# BTBAM Paul Waggoner's new Ibanez 2013



## brutalwizard (Aug 27, 2013)




----------



## Dawn of the Shred (Aug 27, 2013)

Thats awesome!


----------



## Imalwayscold (Aug 27, 2013)

Holy shit that's nice!


----------



## Church2224 (Aug 27, 2013)

That is pretty Sweet, is he back with Ibanez now?


----------



## JoeChugs (Aug 27, 2013)

yes! looks sick, glad to see him with ibanez again.


----------



## Curt (Aug 27, 2013)

An Ibanez I will sadly, never own. I am dangerously close to giving in and having a 7 string S style built by Ran because Ibanez will likely never do a Prestige Saber in white with a maple neck/board.


----------



## DeadWeight (Aug 27, 2013)

That is ....ing sick! Bareknuckle blackhawks too


----------



## Polythoral (Aug 27, 2013)

Just seen this, so ....ing sick. Love the combination of the S shape, the grungy looking finish (meant in the best possible way), and Blackhawks!


----------



## TIBrent (Aug 27, 2013)

Wow! This thing is dang nice!


----------



## reckoner (Aug 27, 2013)

Man, I'm DYING to find out what the deal is. Not often the heavy hitters switch back to a company the once used. 

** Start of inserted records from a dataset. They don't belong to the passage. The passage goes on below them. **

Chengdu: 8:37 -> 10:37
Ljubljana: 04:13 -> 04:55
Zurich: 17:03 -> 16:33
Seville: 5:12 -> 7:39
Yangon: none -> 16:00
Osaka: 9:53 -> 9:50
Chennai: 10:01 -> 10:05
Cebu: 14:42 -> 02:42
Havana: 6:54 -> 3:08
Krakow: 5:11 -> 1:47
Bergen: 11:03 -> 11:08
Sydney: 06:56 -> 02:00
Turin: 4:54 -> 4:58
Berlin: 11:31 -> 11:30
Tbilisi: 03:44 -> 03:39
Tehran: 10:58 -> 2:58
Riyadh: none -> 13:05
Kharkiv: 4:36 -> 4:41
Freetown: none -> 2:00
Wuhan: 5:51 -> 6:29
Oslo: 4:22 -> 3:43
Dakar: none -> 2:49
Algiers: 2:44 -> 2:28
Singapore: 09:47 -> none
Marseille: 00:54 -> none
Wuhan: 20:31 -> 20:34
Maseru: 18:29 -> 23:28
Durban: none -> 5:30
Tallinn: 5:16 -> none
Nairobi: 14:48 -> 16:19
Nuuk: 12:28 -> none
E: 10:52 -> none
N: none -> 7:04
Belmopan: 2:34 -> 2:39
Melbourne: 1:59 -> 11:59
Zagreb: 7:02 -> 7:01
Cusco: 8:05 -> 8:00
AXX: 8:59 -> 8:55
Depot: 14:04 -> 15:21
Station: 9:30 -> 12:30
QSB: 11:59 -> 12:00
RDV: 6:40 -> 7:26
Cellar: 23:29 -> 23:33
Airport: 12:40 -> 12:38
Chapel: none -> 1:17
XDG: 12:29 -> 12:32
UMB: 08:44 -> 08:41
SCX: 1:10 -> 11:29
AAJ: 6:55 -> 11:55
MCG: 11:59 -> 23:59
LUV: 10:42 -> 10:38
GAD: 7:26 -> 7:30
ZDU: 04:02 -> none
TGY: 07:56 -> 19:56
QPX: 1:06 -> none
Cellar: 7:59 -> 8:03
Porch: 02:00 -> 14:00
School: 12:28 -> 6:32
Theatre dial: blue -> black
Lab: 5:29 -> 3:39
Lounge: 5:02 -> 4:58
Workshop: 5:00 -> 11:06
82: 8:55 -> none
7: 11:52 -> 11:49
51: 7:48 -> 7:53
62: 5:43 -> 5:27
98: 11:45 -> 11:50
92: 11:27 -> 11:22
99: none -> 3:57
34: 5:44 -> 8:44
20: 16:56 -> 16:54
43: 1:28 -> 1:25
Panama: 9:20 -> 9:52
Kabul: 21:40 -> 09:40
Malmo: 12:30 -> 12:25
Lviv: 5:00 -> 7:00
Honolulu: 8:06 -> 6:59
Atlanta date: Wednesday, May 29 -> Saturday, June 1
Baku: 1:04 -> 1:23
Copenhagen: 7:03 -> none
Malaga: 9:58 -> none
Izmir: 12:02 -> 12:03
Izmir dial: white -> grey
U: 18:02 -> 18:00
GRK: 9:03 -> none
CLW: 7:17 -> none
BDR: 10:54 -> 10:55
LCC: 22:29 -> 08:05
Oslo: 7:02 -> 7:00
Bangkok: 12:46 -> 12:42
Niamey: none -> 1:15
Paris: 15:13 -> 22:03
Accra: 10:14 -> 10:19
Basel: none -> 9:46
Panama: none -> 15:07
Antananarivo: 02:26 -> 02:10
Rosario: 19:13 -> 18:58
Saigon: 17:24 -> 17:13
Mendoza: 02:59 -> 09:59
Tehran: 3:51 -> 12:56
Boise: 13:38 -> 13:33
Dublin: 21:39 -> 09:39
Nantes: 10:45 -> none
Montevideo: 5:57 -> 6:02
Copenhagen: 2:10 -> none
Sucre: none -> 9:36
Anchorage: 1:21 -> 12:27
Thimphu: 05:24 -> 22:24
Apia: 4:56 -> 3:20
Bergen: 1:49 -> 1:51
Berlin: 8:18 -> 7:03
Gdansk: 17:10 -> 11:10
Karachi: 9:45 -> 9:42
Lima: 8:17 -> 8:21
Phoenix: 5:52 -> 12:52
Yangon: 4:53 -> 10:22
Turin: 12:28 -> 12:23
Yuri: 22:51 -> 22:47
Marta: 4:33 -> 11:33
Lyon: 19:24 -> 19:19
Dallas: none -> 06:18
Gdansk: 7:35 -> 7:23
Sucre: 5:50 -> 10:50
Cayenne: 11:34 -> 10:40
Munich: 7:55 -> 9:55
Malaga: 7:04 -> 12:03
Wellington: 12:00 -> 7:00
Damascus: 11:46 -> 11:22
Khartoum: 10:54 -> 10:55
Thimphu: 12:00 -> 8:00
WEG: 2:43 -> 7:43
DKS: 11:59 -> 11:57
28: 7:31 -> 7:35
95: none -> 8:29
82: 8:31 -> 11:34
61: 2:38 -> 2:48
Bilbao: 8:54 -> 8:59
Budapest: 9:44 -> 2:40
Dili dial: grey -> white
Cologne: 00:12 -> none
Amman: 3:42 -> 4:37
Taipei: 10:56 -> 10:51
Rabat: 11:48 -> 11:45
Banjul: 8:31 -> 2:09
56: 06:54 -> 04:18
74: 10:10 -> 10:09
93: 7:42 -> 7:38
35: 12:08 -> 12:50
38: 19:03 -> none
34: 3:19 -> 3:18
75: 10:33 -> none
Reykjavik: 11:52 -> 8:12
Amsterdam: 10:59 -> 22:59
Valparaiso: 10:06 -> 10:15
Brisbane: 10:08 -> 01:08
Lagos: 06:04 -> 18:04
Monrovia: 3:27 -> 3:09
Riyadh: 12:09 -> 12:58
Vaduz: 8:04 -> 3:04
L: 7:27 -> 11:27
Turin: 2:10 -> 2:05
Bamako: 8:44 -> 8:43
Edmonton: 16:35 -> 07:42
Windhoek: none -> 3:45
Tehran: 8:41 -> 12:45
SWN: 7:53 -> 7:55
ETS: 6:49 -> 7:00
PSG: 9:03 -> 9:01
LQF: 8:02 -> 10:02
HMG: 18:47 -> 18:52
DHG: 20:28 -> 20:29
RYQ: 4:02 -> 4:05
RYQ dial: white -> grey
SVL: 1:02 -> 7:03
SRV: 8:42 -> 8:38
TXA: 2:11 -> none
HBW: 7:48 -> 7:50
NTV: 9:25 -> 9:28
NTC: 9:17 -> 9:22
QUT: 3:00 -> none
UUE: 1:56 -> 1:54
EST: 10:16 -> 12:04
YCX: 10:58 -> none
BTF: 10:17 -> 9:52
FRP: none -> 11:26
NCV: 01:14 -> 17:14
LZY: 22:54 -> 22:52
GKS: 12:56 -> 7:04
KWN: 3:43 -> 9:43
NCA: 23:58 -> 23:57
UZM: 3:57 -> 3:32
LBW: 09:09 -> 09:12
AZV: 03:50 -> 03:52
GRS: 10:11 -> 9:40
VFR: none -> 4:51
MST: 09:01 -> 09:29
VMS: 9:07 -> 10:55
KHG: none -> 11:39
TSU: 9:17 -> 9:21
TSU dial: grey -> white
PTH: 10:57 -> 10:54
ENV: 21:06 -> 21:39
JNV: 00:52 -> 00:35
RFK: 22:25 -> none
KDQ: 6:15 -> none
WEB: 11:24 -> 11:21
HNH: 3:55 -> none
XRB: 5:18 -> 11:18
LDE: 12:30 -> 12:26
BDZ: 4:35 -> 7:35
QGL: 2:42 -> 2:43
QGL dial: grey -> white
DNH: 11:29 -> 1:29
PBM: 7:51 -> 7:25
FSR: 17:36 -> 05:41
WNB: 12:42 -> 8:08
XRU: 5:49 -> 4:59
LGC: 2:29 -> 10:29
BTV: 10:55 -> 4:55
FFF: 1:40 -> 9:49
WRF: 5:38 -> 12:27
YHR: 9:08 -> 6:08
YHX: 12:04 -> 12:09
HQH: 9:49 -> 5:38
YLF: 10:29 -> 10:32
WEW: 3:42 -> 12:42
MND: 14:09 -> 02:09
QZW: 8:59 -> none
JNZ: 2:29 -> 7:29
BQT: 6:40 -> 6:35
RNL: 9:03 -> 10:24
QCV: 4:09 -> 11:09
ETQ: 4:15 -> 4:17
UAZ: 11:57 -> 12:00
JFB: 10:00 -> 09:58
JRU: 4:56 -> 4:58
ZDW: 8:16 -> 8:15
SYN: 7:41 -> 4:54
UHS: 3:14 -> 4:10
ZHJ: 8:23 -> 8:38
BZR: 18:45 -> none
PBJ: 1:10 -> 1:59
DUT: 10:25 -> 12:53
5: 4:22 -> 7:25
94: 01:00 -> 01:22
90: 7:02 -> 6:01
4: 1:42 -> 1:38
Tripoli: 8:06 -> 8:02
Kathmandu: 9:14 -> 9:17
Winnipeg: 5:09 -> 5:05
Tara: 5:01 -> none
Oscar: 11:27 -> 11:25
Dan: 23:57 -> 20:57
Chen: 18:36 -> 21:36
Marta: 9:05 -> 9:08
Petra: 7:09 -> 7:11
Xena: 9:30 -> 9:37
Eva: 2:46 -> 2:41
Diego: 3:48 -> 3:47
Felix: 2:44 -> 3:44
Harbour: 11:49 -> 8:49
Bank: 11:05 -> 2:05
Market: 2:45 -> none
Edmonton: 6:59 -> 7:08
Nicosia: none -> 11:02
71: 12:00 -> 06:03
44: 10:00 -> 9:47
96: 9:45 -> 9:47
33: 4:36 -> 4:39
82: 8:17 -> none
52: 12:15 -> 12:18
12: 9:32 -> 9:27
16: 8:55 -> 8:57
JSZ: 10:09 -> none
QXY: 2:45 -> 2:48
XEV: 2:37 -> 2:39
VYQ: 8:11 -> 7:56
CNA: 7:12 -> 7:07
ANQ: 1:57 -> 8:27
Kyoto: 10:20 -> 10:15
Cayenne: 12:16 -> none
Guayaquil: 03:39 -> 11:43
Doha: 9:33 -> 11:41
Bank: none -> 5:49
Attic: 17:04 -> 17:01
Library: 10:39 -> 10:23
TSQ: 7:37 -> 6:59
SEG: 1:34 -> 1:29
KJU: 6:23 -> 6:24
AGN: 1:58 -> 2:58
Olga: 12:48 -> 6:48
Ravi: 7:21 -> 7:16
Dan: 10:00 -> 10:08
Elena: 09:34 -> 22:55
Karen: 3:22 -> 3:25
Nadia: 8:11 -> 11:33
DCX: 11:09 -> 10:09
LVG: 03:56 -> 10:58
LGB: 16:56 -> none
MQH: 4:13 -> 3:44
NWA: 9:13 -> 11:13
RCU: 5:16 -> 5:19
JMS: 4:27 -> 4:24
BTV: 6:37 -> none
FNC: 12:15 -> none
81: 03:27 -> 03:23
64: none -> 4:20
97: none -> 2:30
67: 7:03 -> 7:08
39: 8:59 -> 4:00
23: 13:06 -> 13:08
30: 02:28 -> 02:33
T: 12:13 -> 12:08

Paul talked about how the PRS had better clean sounds etc...


----------



## nostealbucket (Aug 27, 2013)

I'm a bigger fan of his PRS guitars... He's still on their artist list, by the way...


----------



## MetalBuddah (Aug 27, 2013)

Ibanez guitars always lookj good with a very raw-looking finish. Can't wait to see this in October


----------



## yellowv (Aug 27, 2013)

Me rikey


----------



## coffinwisdom (Aug 27, 2013)

Must be nice to be able to walk away from a PRS endorsement


----------



## HeHasTheJazzHands (Aug 27, 2013)

B-but his PRSi were awesome.


----------



## Black Mamba (Aug 27, 2013)

Damn, he left PRS?


----------



## Kapee (Aug 27, 2013)

wtf is BTBAM? Somekind of new emo djentcore band?


----------



## Negav (Aug 27, 2013)

No...no just no... Haha If he likes them then its cool, but I still prefer his PRSs.


----------



## HeHasTheJazzHands (Aug 27, 2013)

Kapee said:


> wtf is BTBAM? Somekind of new emo djentcore band?


----------



## MaxOfMetal (Aug 27, 2013)

Is this really new, or just never seen before? I ask because when they, BTBAM, left Ibanez there was talks about them still having LACS in queue that were taking forever for delivery. I believe Dusty even mentioned it as a reason for them switching brands to begin with. 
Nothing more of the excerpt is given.